When the World Bank announced that India had lifted 17.1 crore people out of extreme poverty, it was the kind of headline that could define a decade. According to the Bank’s India Poverty and Equity Brief, the proportion of Indians living on less than $2.15 a day fell from 16.2 per cent in 2011–12 to just 2.3 per cent in 2022–23. The achievement, by any global standard, is staggering. For the first time, India’s poverty reduction has been both broad and deep, touching states and social groups that had long remained on the margins.

Rural poverty fell sharply from 18.4 per cent to 2.8 per cent, while urban poverty dropped from 10.7 to 1.1 per cent, narrowing the rural–urban gap from 7.7 to just 1.7 percentage points. Using the World Bank’s lower-middle-income threshold of $3.65 per day, poverty fell from 61.8 per cent to 28.1 per cent—meaning that 37.8 crore Indians rose above that line. The five most populous states—Uttar Pradesh, Maharashtra, Bihar, West Bengal, and Madhya Pradesh—were home to nearly two-thirds of India’s extreme poor in 2011–12, and they also accounted for two-thirds of the national reduction by 2022–23. These same states, however, still house over half of the country’s remaining poor, a reminder that economic progress is rarely uniform and that regional inequalities remain deeply entrenched.

India’s consumption-based Gini index, which measures inequality, improved modestly from 28.8 to 25.5 during the same period. Yet this measure may underestimate actual inequality. Data from the World Inequality Database paints a more complex picture: income inequality has risen from a Gini of 52 in 2004 to 62 in 2023, and the median income of the top ten per cent of earners is now 13 times that of the bottom ten per cent. The apparent contradiction—falling poverty alongside rising inequality—suggests that while millions have moved above the poverty line, many remain far from economic security. The threshold for “extreme poverty” is itself very low, and life above it can
still be precarious.

Alongside the poverty story, India’s employment picture appears upbeat. The Ministry of Labour and Employment reports that total employment rose from 47.5 crore in 2017–18 to 64.33 crore in 2023–24, an addition of 16.83 crore jobs in six years. The unemployment rate fell from 6 per cent to 3.2 per cent. At first glance, it looks like a textbook success: job growth outpacing population growth. But beneath the aggregate numbers lies a more complicated labour landscape.
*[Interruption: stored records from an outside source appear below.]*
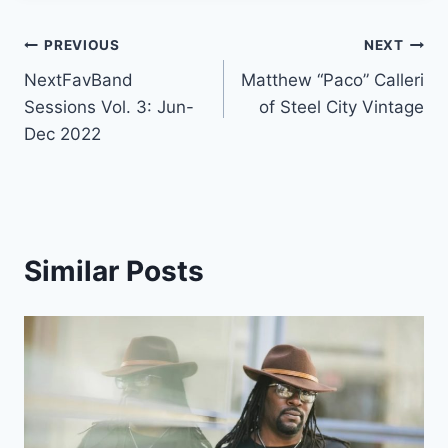
Post
PREVIOUS
NEXT
NextFavBand
Matthew “Paco” Calleri
navigation
Sessions Vol. 3: Jun-
of Steel City Vintage
Dec 2022
Similar Posts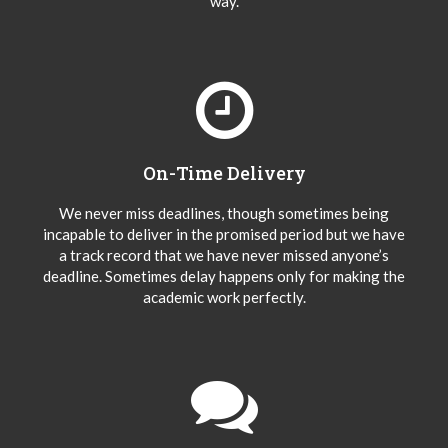
way.
On-Time Delivery
We never miss deadlines, though sometimes being
incapable to deliver in the promised period but we have
a track record that we have never missed anyone’s
deadline. Sometimes delay happens only for making the
academic work perfectly.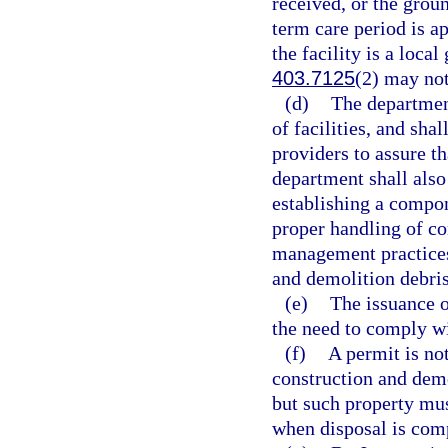
received, or the groun
term care period is a
the facility is a loca
403.7125
(2) may not
(d)
The department
of facilities, and sha
providers to assure t
department shall also
establishing a compon
proper handling of co
management practices
and demolition debri
(e)
The issuance o
the need to comply wi
(f)
A permit is not
construction and demo
but such property mus
when disposal is com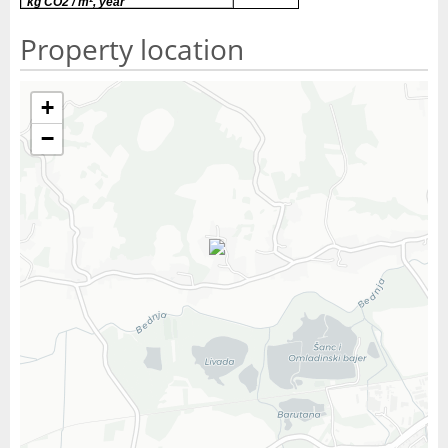
kg CO2 / m², year
Property location
+
−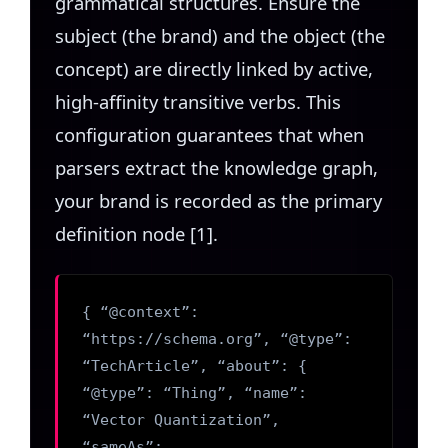
grammatical structures. Ensure the
subject (the brand) and the object (the
concept) are directly linked by active,
high-affinity transitive verbs. This
configuration guarantees that when
parsers extract the knowledge graph,
your brand is recorded as the primary
definition node [1].
{ “@context”:
“https://schema.org”, “@type”:
“TechArticle”, “about”: {
“@type”: “Thing”, “name”:
“Vector Quantization”,
“sameAs”: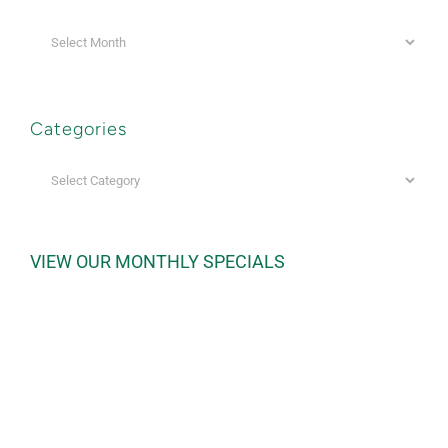
Archives
Categories
Categories
VIEW OUR MONTHLY SPECIALS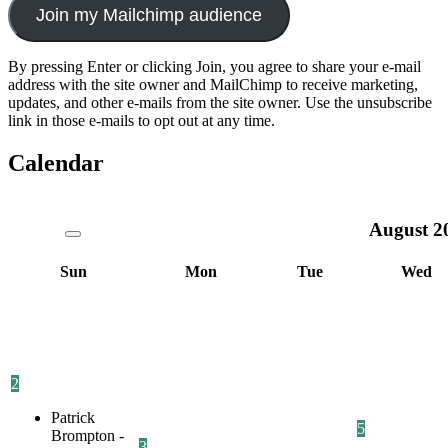
Join my Mailchimp audience
By pressing Enter or clicking Join, you agree to share your e-mail
address with the site owner and MailChimp to receive marketing,
updates, and other e-mails from the site owner. Use the unsubscribe
link in those e-mails to opt out at any time.
Calendar
August
2
Sun
Mon
Tue
Wed
2
Patrick
5
Brompton -
3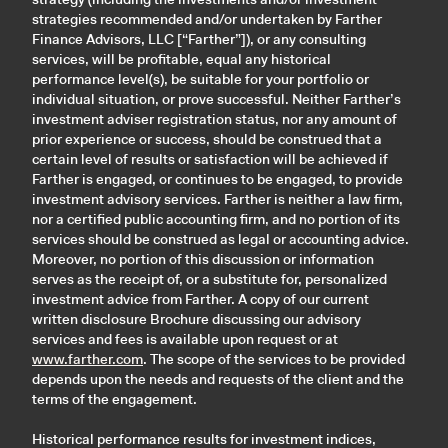
strategies recommended and/or undertaken by Farther
Finance Advisors, LLC [“Farther”]), or any consulting
services, will be profitable, equal any historical
performance level(s), be suitable for your portfolio or
individual situation, or prove successful. Neither Farther’s
investment adviser registration status, nor any amount of
prior experience or success, should be construed that a
certain level of results or satisfaction will be achieved if
Farther is engaged, or continues to be engaged, to provide
investment advisory services. Farther is neither a law firm,
nor a certified public accounting firm, and no portion of its
services should be construed as legal or accounting advice.
Moreover, no portion of this discussion or information
serves as the receipt of, or a substitute for, personalized
investment advice from Farther. A copy of our current
written disclosure Brochure discussing our advisory
services and fees is available upon request or at
www.farther.com
. The scope of the services to be provided
depends upon the needs and requests of the client and the
terms of the engagement.
Historical performance results for investment indices,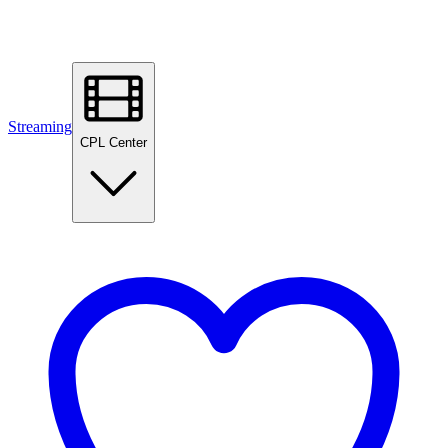
Streaming
CPL Center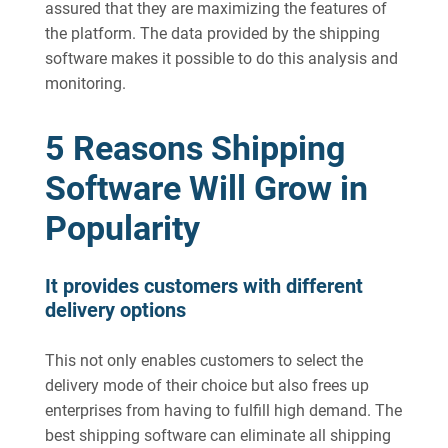
assured that they are maximizing the features of
the platform. The data provided by the shipping
software makes it possible to do this analysis and
monitoring.
5 Reasons Shipping
Software Will Grow in
Popularity
It provides customers with different
delivery options
This not only enables customers to select the
delivery mode of their choice but also frees up
enterprises from having to fulfill high demand. The
best shipping software can eliminate all shipping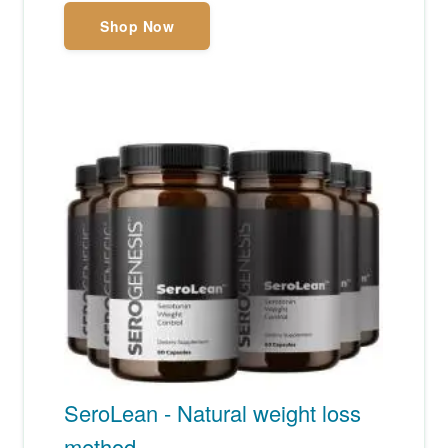
Shop Now
SeroLean - Natural weight loss
method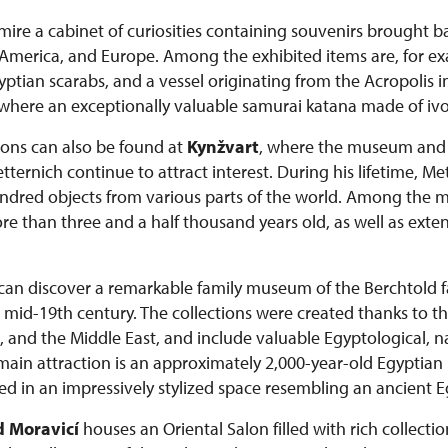
admire a cabinet of curiosities containing souvenirs brought 
a, America, and Europe. Among the exhibited items are, for e
tian scarabs, and a vessel originating from the Acropolis i
 where an exceptionally valuable samurai katana made of ivor
tions can also be found at
Kynžvart
, where the museum and c
ernich continue to attract interest. During his lifetime, M
dred objects from various parts of the world. Among the mo
than three and a half thousand years old, as well as extens
s can discover a remarkable family museum of the Berchtold
he mid-19th century. The collections were created thanks to th
, and the Middle East, and include valuable Egyptological, na
 main attraction is an approximately 2,000-year-old Egypt
d in an impressively stylized space resembling an ancient 
 Moravicí
houses an Oriental Salon filled with rich collectio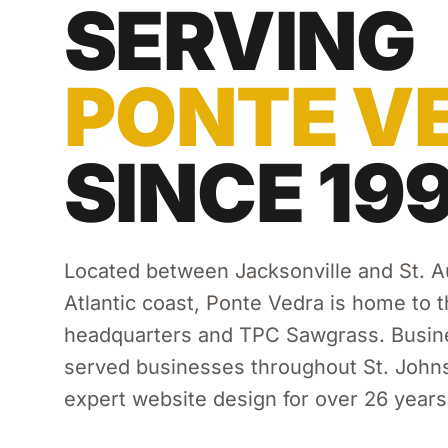
SERVING
PONTE V
SINCE 19
Located between Jacksonville and St. A
Atlantic coast, Ponte Vedra is home to 
headquarters and TPC Sawgrass.
Busine
served businesses throughout
St. John
expert
website design
for over 26 years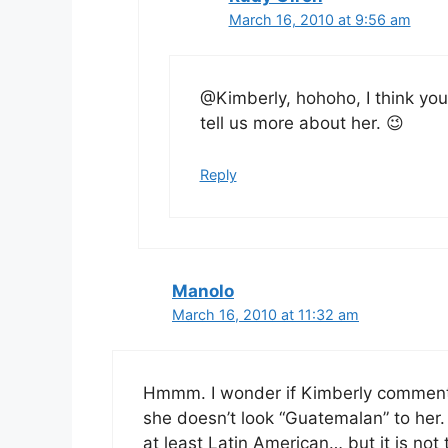
March 16, 2010 at 9:56 am
@Kimberly, hohoho, I think yo
tell us more about her. 😉
Reply
Manolo
March 16, 2010 at 11:32 am
Hmmm. I wonder if Kimberly comment
she doesn’t look “Guatemalan” to her.
at least Latin American… but it is not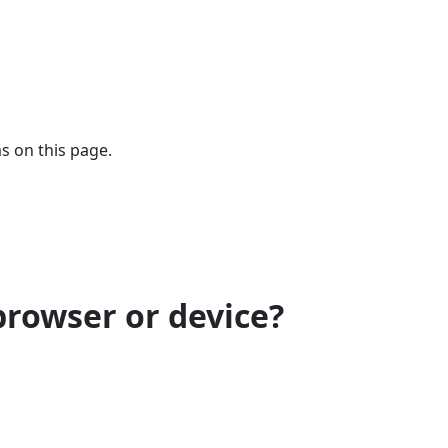
s on this page.
browser or device?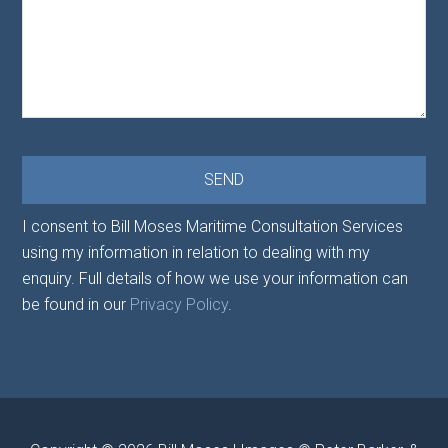
I consent to Bill Moses Maritime Consultation Services
using my information in relation to dealing with my
enquiry. Full details of how we use your information can
be found in our
Privacy Policy
.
Much of India’s employment expansion has occurred in self-employment and informal work. The share of self-employed workers rose from 52.2 per cent to 58.4 per cent between 2017–18 and 2023–24, while casual labour declined from 24.9 per cent to 19.8 per cent. This shift suggests a growing entrepreneurial spirit—but also, in many cases, a lack of stable wage opportunities. According to the World Bank, only 23 per cent of non-farm paid jobs in India are formal, while most agricultural employment remains informal. That means the majority of India’s workers still lack basic job security, social protection, or benefits such as provident fund and health insurance.

The rise in formalization, visible through EPFO payroll data, is nonetheless significant. Over 7.7 crore new subscribers have joined since 2017, including 1.29 crore in 2024–25 alone. In July 2025, 21 lakh new members were added, most of them under 25—a sign that young workers are entering the formal system. Still, the quality of formal jobs varies widely. Many “formal” contracts offer little more than the label, without the stability or pay traditionally associated with the formal sector. The average daily wage for casual labourers rose from Rs294 in 2017 to Rs433 in 2024, and monthly earnings for regular salaried workers increased from Rs16,538 to Rs 21,103. Wages have improved, but not nearly enough to keep pace with the rising cost of living in urban India.

Women’s participation in the workforce has improved dramatically, nearly doubling from 23.3 per cent in 2017–18 to 41.7 per cent in 2023–24. This resurgence marks one of the most encouraging social shifts of recent years, driven by targeted government initiatives such as Mission Shakti, Lakhpati Didi, and the Namo Drone Didi programme, which provide women with access to skills, credit, and technology. Yet, much of this female employment remains in low-paid, informal, or part-time sectors. Women’s work is increasingly visible, but it is still undervalued and underprotected. The gender gap in earnings remains vast: as the World Bank notes, 234 million more men than women hold paid jobs.

India’s booming startup ecosystem and gig economy have become new engines of work. The country now hosts nearly 1.9 lakh DPIIT-recognised startups and about 118 unicorns, generating an estimated 17 lakh direct jobs. The gig workforce, about one crore strong, is expected to more than double by 2030. Digital platforms have expanded opportunities for flexible work, particularly among young and skilled workers. Yet this flexibility often comes at the expense of security. Gig workers, like the informal labourers before them, remain outside most social safety nets, their incomes dependent on algorithms and demand cycles rather than contracts or collective bargaining.

These dynamics raise a larger question: is India’s current growth model producing good jobs? The short answer, economists warn, is no—not yet. While the number of jobs has grown, the quality of those jobs remains a concern. The mismatch between education and employability persists, with graduates struggling to find suitable work. Youth unemployment, officially at about 10 per cent, is far higher among degree-holders, reaching nearly 30 per cent in some surveys. Manufacturing—the traditional engine for middle-class job creation—has not absorbed labour at the pace required. Without stronger growth in high-productivity, labour-intensive sectors, the country risks settling into a low-wage equilibrium.

The government’s efforts to boost skilling and employment—through the Skill India Mission, Rozgar Melas, and new initiatives such as the Employment Linked Incentive Scheme and the Pradhan Mantri Viksit Bharat Rojgar Yojana—are important steps. Yet the real challenge is execution. Training millions of young Indians is not enough unless those skills match real market demand. India needs deeper coordination between education, industry, and labour policy. It also needs better data. While the Periodic Labour Force Survey offers a broad picture, it still misses nuances such as underemployment, multiple jobholding, and informal benefits.

The broader question, then, is whether the recent gains can endure. Poverty reduction, in itself, is not the end of the story—it is the beginning of a new one. The real test will be whether India can convert its demographic dividend into sustained, inclusive prosperity.